One of the rules of branding from the classic The 22 Immutable Laws of Branding by Al Ries and Laura Ries is the law of contraction, which tells us that a brand becomes stronger when you narrow its focus. The marketplace is teeming with companies and brands that have lost focus, overexpanded, and are now scrambling to contract to regain brand value. Think of how popular niche marketing is these days. There’s a reason — focus can be very powerful. However, it’s hard to stay focused when stockholders are demanding double digit growth year over year. As a result, most companies find themselves growing too big and brands find themselves overextended all in an ill-conceived attempt by managers and executives to deliver those expected returns or face the unemployment line.
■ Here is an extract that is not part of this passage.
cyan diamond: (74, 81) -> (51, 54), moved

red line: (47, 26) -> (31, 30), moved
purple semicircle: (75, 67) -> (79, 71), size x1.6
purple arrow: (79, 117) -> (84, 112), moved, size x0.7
This week, Google announced the launch of its new web-based operating system — Google Chrome OS. Google expects Chrome OS will give Microsoft some competition for its Windows operating system that has long owned the market for space on desktops and laptops. The questions are these:
- Will Google succeed in taking a sizeable chunk out of Microsoft’s market share with Google Chrome OS?
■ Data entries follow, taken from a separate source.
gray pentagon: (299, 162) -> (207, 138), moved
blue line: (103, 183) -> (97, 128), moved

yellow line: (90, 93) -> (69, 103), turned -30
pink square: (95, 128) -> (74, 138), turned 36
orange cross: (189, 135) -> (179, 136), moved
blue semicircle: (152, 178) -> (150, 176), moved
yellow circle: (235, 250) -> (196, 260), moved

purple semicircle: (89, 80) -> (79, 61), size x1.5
- Will individuals and/or enterprises make the shift to a web-based open source operating system from Google?
- Will Microsoft care or continue to think they’re untouchable?
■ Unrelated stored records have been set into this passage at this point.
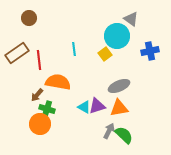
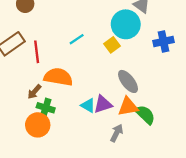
cyan line: (74, 49) -> (77, 39), turned 64
gray ellipse: (119, 86) -> (128, 81), turned 75
green semicircle: (124, 135) -> (145, 115), moved

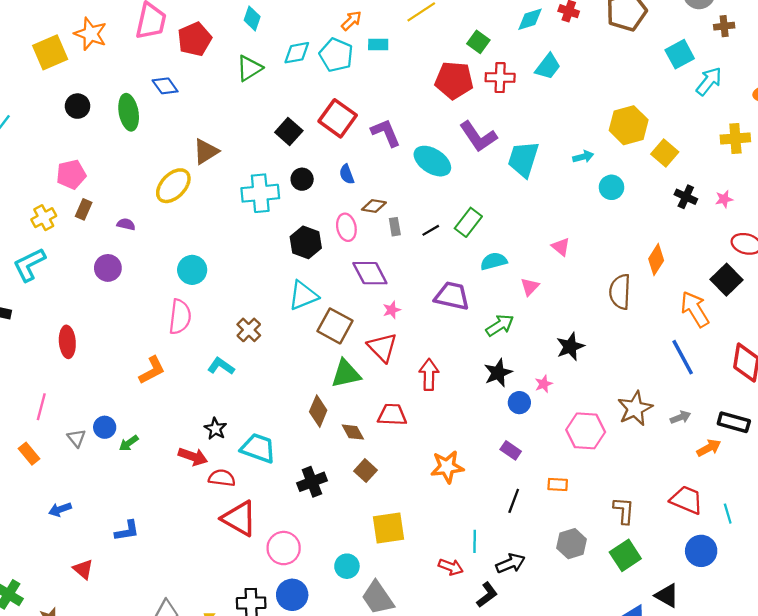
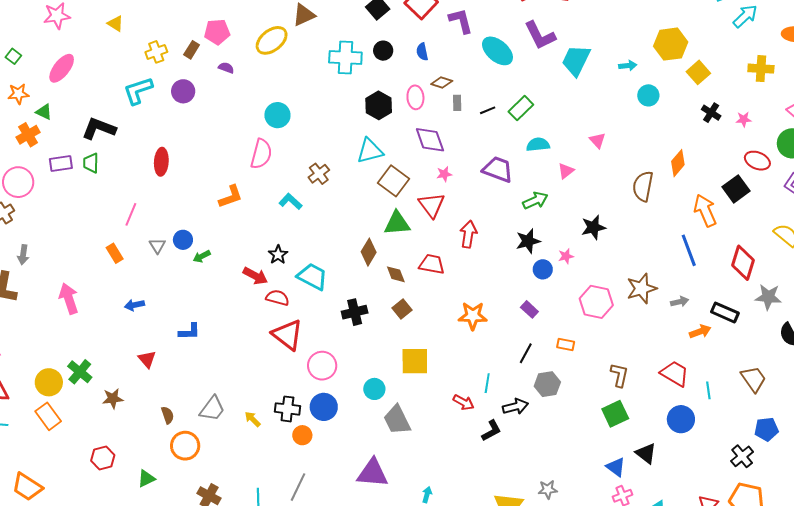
pink pentagon: (71, 174) -> (217, 32), moved
purple circle: (108, 268) -> (183, 91), moved
gray hexagon: (572, 544) -> (547, 384), moved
- Is Google forgetting the law of contraction?
It’s hard to say what affect Google Chrome OS will have on the market in 1-year, 3-years or 5-years. It’s certainly going to be interesting to watch the power players position their products and brands for battle. On the other hand, it will be equally interesting to see if Google’s expansion beyond what it does best – online search and helping people find relevant information — will be successful at any level.
Google is a recognized brand name but it’s not perfect. Will forgetting the law of contraction hurt the brand in the long run? Again, we’ll have to wait and see. In the meantime, most consumers are still not satisfied with online search results, but Google seems to be following the path that so many companies before it have done, it’s easier to see dollar signs in expansion than fixing what ails the core brand promise through focus.